National Lab Startup Slowed By Infighting

By Frank Morring, Jr.
Source: Aviation Week & Space Technology
June 25, 2012

Frank Morring, Jr./Washington

While NASA astronauts on the International Space Station (ISS) are fully booked with scientific and engineering research for now, most of that work has involved projects the U.S. space agency is funding to advance the skills and technology it will need to explore deeper into the Solar System.

Still to come is research “in the national interest” that, in theory, is open to all comers under a “U.S. National Laboratory” concept ordered by Congress in 2005, when NASA and its partners were in the throes of actually building the facility in orbit.

Hoping to broaden use of the ISS beyond NASA's traditional community of space scientists and aerospace engineers, lawmakers stipulated that NASA find and hire an independent nonprofit organization to operate the National Lab. Last year Space Florida—the aerospace economic development agency of the state hardest hit by job cuts associated with the space shuttle retirement—won NASA's competition for the non-governmental organization (NGO)role with the Center for the Advancement of Science in Space (Casis) that it set up to bid for the work. William Gerstenmaier, the associate administrator for human exploration and operations, selected Casis from a field that included the Battelle Memorial Institute and the Massachusetts Institute of Technology.

Essentially, Casis's job is to make it as simple as possible for researchers to place their experiments on the space station, and to reach out to nontraditional industries—and investors—to proselytize the potential benefits of microgravity research.
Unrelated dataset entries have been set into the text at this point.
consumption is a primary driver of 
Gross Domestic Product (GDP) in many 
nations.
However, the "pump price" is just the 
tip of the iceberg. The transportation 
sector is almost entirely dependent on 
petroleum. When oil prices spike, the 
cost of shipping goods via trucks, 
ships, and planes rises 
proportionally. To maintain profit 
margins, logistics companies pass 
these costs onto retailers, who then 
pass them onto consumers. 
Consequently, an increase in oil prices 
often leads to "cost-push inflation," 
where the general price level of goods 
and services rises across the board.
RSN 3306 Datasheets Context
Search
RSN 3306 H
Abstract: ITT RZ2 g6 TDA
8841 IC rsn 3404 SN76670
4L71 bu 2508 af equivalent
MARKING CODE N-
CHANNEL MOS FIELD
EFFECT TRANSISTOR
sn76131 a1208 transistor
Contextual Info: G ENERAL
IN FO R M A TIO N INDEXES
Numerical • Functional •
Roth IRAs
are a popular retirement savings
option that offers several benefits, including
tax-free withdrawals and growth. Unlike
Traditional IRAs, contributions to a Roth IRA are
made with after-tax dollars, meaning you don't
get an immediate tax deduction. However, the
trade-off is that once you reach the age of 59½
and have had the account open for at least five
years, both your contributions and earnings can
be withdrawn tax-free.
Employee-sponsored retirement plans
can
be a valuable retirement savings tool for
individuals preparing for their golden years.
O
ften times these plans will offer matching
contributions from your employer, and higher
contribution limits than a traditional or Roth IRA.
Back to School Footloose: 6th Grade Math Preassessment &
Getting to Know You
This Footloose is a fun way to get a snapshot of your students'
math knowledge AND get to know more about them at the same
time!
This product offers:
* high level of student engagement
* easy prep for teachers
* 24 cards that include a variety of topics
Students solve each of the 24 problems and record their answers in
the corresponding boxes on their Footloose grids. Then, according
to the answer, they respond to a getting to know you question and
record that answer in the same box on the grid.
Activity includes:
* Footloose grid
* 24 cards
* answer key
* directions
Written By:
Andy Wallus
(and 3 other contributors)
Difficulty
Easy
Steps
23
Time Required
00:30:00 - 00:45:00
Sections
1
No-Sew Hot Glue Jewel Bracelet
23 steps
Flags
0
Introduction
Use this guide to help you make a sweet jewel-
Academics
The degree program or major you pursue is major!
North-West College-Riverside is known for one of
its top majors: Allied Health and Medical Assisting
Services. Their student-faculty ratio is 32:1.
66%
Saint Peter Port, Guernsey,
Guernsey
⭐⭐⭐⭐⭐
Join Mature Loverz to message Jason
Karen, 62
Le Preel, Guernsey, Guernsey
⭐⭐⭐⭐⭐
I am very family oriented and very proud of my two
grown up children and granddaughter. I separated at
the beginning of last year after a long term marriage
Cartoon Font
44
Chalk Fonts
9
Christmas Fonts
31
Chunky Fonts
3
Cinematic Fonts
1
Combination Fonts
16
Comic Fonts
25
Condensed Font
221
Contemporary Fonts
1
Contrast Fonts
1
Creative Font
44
But the Casis launch has been hampered by bureaucratic infighting that led, on Feb. 29, to the resignation of Jeanne L. Becker as the first executive director.

A cancer researcher who worked with early cell-culture experiments on the ISS, Becker complained that a Pennsylvania consulting company—ProOrbis— drafted both the NASA reference model for the National Lab and the Space Florida proposal to run the lab, and later “wrote themselves into the proposal as prime source for Casis organizational oversight and integration,” according to her letter of resignation.

Becker, who declined to be interviewed for this article, blamed “undue and onerous political pressures” and “unrealistic expectations” by congressional staffers, NASA's ISS division director, Mark Uhran, and ProOrbis for hampering Casis's startup operations.

“If expecting the winner to honor their proposal is unrealistic, then that's my unrealistic expectation,” says Uhran, adding that he requested a NASA Inspector General audit of Casis. That review is ongoing.